* The problem: Each record needs to be retyped exactly, though its pictures should not appear.

===== Given data =====

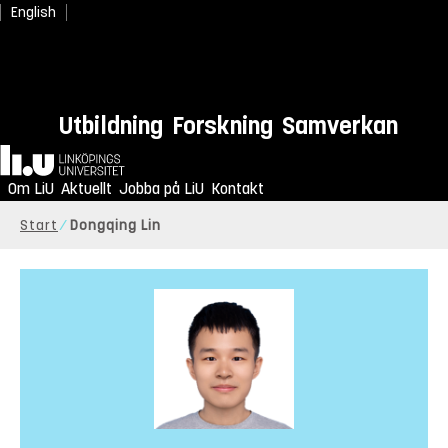
English
Utbildning
Forskning
Samverkan
Hem
Om LiU
Aktuellt
Jobba på LiU
Kontakt
Start
Dongqing Lin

=====

* Result:
English
Utbildning
Forskning
Samverkan
Hem
Om LiU
Aktuellt
Jobba på LiU
Kontakt
Start
Dongqing Lin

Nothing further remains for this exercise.